If someone is overweight or obese, I think it is much more important for them to make that all-important decision to change the way they eat. If you can get someone who is in that condition to just start watching their carbohydrate intake as I did, then that is essential to getting them on the path to better health and healthier eating. It may take a few years before they start eating more of the whole, unprocessed, natural foods that are considered healthy, but it will eventually happen. Let's get the weight off of them first and then worry about tweaking their eating habits a little more later on.

My friend Levi added a few more thought-provoking opinions in another comment at my blog:

"You may indeed feel like you have been helped by the availability of these [low-carb processed] foods. But do you think you could have lost your weight without them? Everyone's different so it's very possible that you couldn't have done this. Others here have avoided these products and not had a problem sticking to the overall program. But everyone's an individual. I realize you say this already in so many words, but many of these products are too easy a target for critics of low-carb. If they came to the conclusion that everyone was eating whole foods, but just more meat than what they consider healthy, a big part of their argument is empty."

That's the beauty of livin' la vida low-carb, Levi.

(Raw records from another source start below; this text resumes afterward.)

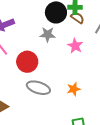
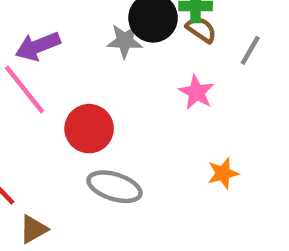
gray star: (48, 34) -> (125, 41), moved
orange star: (74, 89) -> (223, 173), moved

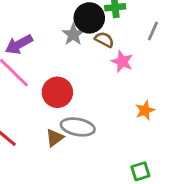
brown semicircle: (201, 30) -> (104, 40), moved
gray star: (125, 41) -> (73, 35), turned -30
brown triangle: (33, 229) -> (55, 138), moved

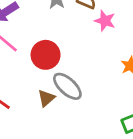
gray ellipse: (78, 127) -> (67, 86), turned 36

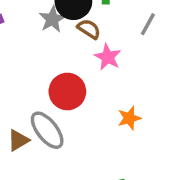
red circle: (46, 55) -> (67, 91), moved

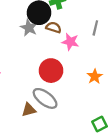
gray line: (148, 24) -> (95, 28), moved
brown triangle: (18, 140) -> (29, 110), turned 32

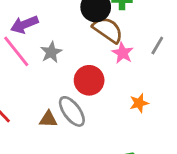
brown semicircle: (54, 27) -> (108, 30), size x1.6
gray star: (29, 28) -> (51, 52), moved

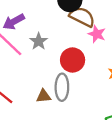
gray ellipse: (72, 111) -> (62, 87), turned 45

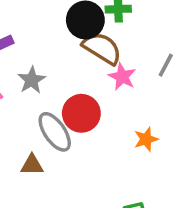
gray ellipse: (62, 87) -> (55, 132), moved, turned -40

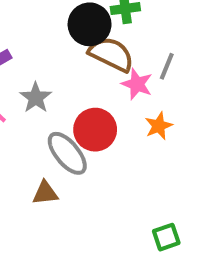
gray line: (166, 65) -> (167, 66), moved
orange star: (146, 139) -> (159, 126), moved

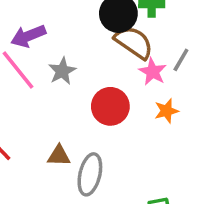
gray ellipse: (67, 153) -> (90, 174), moved, turned 45

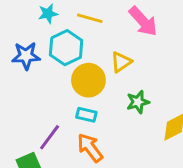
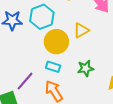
green star: (138, 102) -> (86, 68), moved

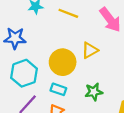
cyan hexagon: (42, 17) -> (24, 73), moved

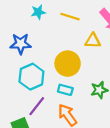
yellow triangle: (90, 50) -> (93, 41), moved, turned 35

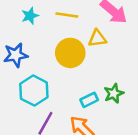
yellow circle: (68, 64) -> (70, 53), moved
cyan rectangle: (65, 90) -> (89, 100), moved, turned -32

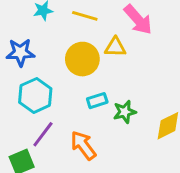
cyan rectangle: (89, 100) -> (97, 101), moved

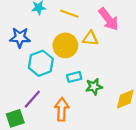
cyan hexagon: (35, 95) -> (41, 63), moved
orange arrow: (83, 145) -> (62, 109), turned 35

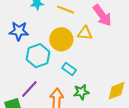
cyan rectangle: (74, 77) -> (69, 69), turned 48
green star: (94, 87) -> (81, 92), moved

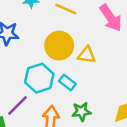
yellow triangle: (85, 33) -> (87, 55), moved
cyan hexagon: (38, 56) -> (39, 78), moved

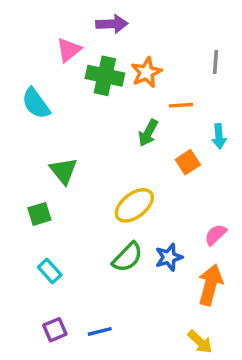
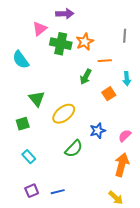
yellow ellipse: (134, 205) -> (64, 114), moved
blue star: (169, 257) -> (98, 131), moved

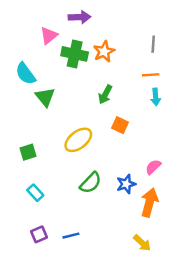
orange line: (105, 61) -> (151, 75), moved
orange square: (109, 94) -> (120, 125), moved, turned -32
green triangle: (37, 99) -> (45, 97), moved
blue star: (98, 131) -> (126, 184), moved

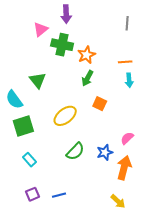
purple arrow: (80, 17) -> (66, 14), turned 90
gray line: (153, 44) -> (127, 23), moved
orange star: (104, 52) -> (86, 55), moved
cyan semicircle: (26, 74) -> (14, 100), moved
green square: (28, 152) -> (23, 126), size x1.5

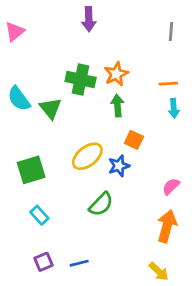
pink triangle: (41, 29) -> (15, 32), moved
green cross: (62, 45) -> (81, 79), moved
green arrow: (87, 78) -> (118, 106), turned 147
cyan semicircle: (14, 100) -> (19, 99), moved
blue star: (105, 152) -> (119, 166), moved

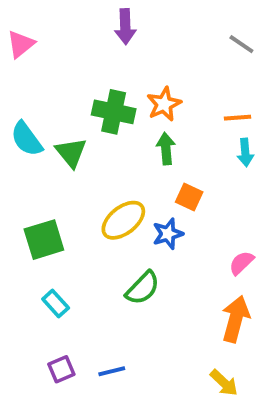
gray line: (171, 32) -> (241, 44), turned -60

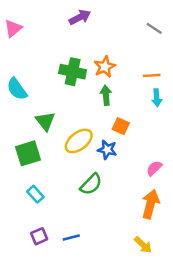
purple arrow: (125, 27) -> (80, 17), turned -115
green triangle: (71, 152) -> (45, 121), moved
blue star: (168, 234) -> (107, 150), turned 30

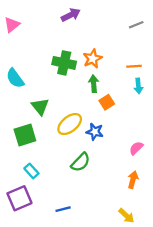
gray line: (154, 28) -> (136, 25), turned -56
orange square: (121, 126) -> (107, 102), moved, turned 32
orange arrow: (150, 204) -> (133, 180), size x0.7
purple square: (39, 236) -> (19, 198), moved, size x1.6

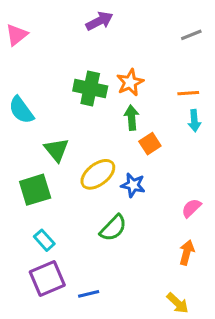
purple square: (19, 198) -> (47, 279), moved

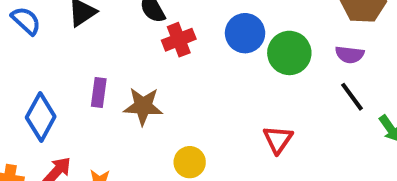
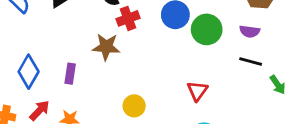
purple rectangle: (99, 92) -> (70, 74), moved
black line: (352, 97) -> (251, 61), turned -40
brown star: (143, 106) -> (106, 47), moved

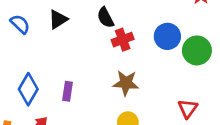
brown star: (106, 47) -> (126, 83), moved

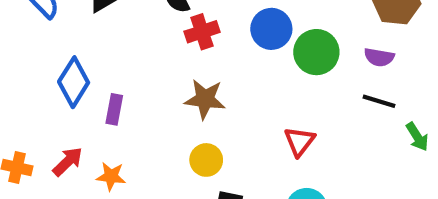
blue diamond: (28, 89) -> (74, 82), moved

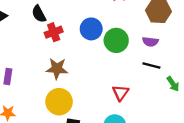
red triangle: (299, 141) -> (121, 93), moved
yellow circle: (206, 160) -> (59, 102), size x1.5

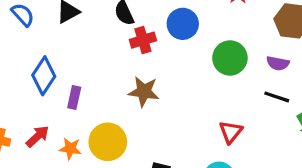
blue circle: (91, 29) -> (183, 24), moved
yellow circle: (59, 102) -> (108, 142), moved

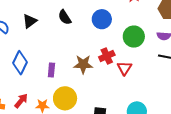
red cross: (143, 40) -> (107, 56), moved
purple rectangle: (74, 97) -> (51, 70), moved
red triangle: (231, 132) -> (124, 68), moved

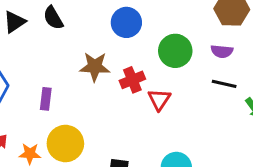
black semicircle: (65, 17) -> (53, 18), moved
brown star: (83, 64) -> (95, 67), moved

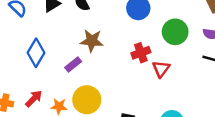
brown star: (95, 67) -> (92, 41), moved
purple rectangle: (46, 99) -> (73, 64), turned 42

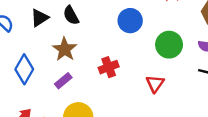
brown star: (92, 41) -> (65, 49), moved, turned 30
red cross: (141, 53) -> (109, 67), moved

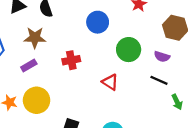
brown star: (65, 49) -> (35, 38), turned 30
red triangle: (155, 84) -> (110, 82), turned -42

We don't all have the same way of doing it. For some people, they don't mind eating a meat all the time. For others, they get full on delicious and nutritious fruits and vegetables. Still others swear by the so-called Frankenfoods and couldn't live without them. The funny thing is that no matter how you do your low-carb lifestyle, it works. Keeping your carbohydrate intake down is effective for weight loss and weight maintenance no matter what kind of scare tactics and outright lies the media and health experts want to throw at it. Millions of people stand and testify to this fact by livin' la vida low-carb every single day.

As long as someone keeps a close eye on their net carb intake and keeps it within a range where their body will not gain weight, then I believe that can be described as healthy low-carb eating. Comments? Feel free to share them below.

1 Comments:

Blogger Robert W said...

i would definitely be more concerned with keeping the weight off, rather than having a perfectly balance diet at this point.

I get criticized all the time for my food choices, but my only goal right now is to drop weight and hang onto as much muscle as possible.

Fantastic job losing 180# and keeping it off. I am trying to lose 135# (56# to go) myself.